First Review of Fire Force

The first review of Fire Force appeared in City Am today, and it's a corker. You can read it here.

Or here....

The A-Team meets James Bond in this gung-ho mercenary adventure
Thursday, 4th February 2010
Overgrown boys will love a tale about old soldiers in Africa in which real men carry Kalashnikovs

FIRE FORCE
BY MATT LYNN
Headline, £12.99
by Jeremy Hazlehurst

YOU’VE got to hand it to Matt Lynn, he can certainly write a first line. “Until you’ve sat down to a game of poker inside Africa’s most brutal jail, you don’t really know what it’s like to sweat,” begins his second novel. No man, surely, can fail to read on.

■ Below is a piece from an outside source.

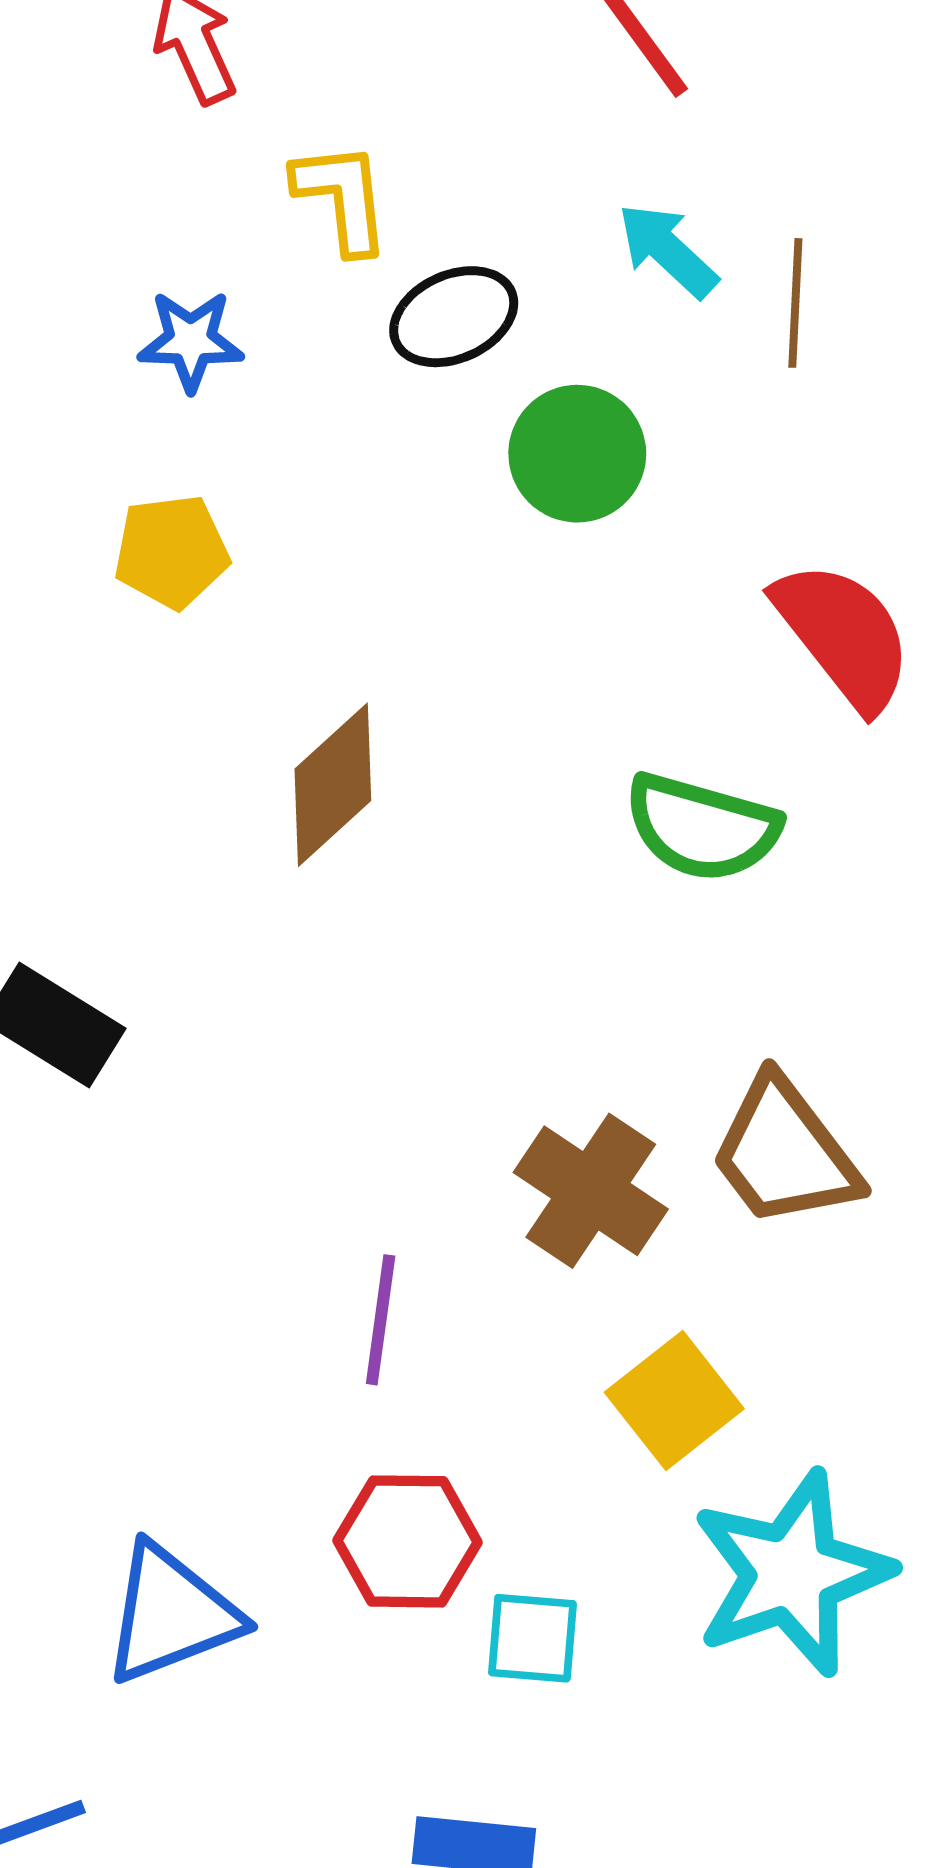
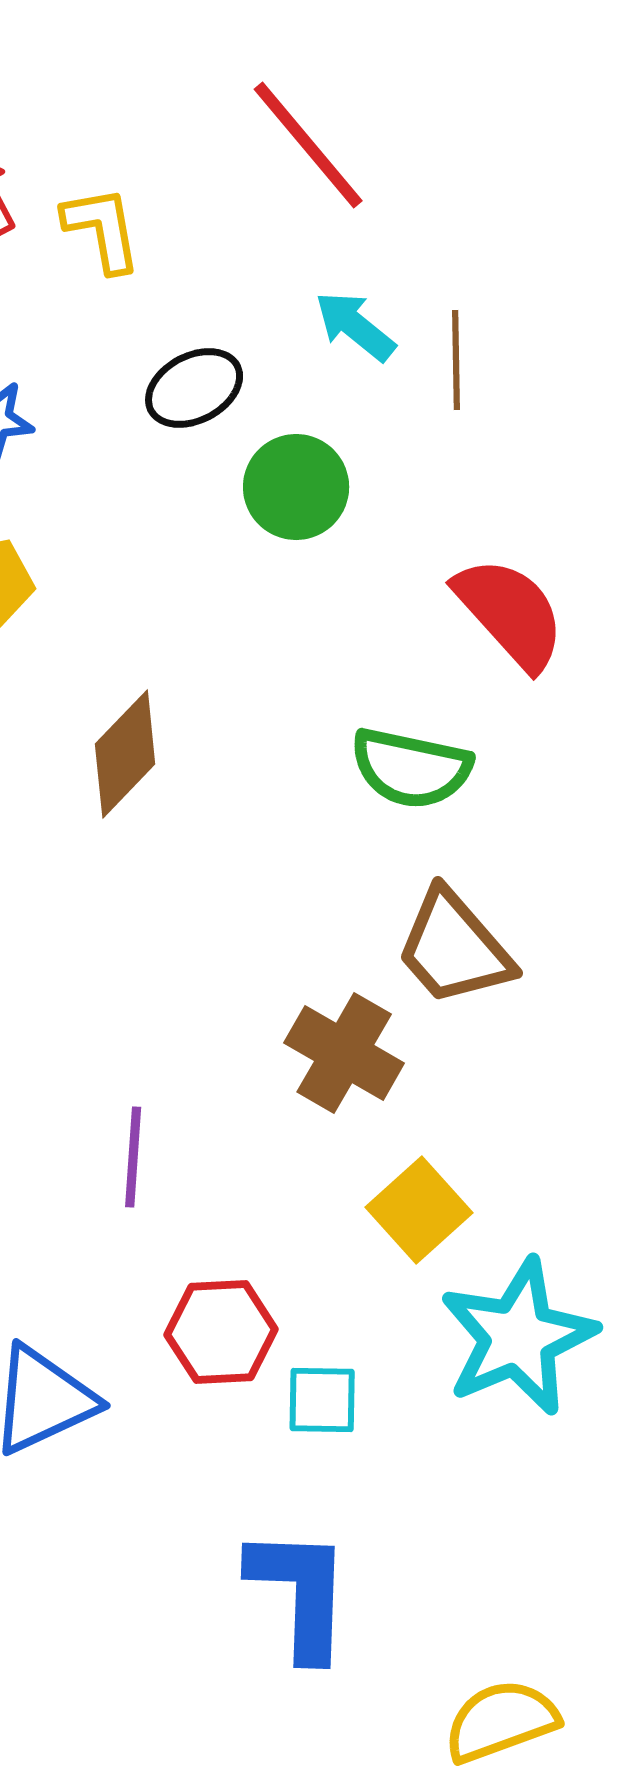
yellow L-shape: (342, 197) -> (102, 229), moved
brown trapezoid: (784, 1153) -> (454, 948), moved
purple line: (381, 1320) -> (133, 1157), moved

Our hero is Steve West, an ex-special forces soldier whose former colleague Ollie Hall is in the jail (described as “Hell’s Butlins”), and West is here to break him out. Before the first 20 pages, as well as a jail-break, we’ve had a card game, an Irish bomb-maker, a brutal local hardman and scantily-clad bar girls. It’s fair to say that if you don’t have a Y chromosome, then this book is going to leave you cold.

Fire Force’s plot is simple: a gang of mercenaries – Brits, gurkhas, South Africans, you name it, some of whom appeared in Lynn’s previous book, Death Force – go on a job to assassinate the dictator of the African country of Batota. It’s a mix of Casino Royale, The Day of the Jackal and back copies of Commando magazine, with a bit of the A-Team thrown in. There are helicopters, people crying: “We’re going in!” and a posh conservationist called Samantha. And it’s as much fun as you can have without firing a rocket-propelled grenade into a fireworks factory.

You can tell that Lynn has done his research, and the book absolutely screams authenticity. It even has an appendix about the weapons used in the book – if you ever wanted to know more about the Mi-24 gunship or the KPV machine gun, this is for you. It’s not going to win the Booker Prize, but this is a fast-paced and well-told tale of derring-do that guarantees entertainment.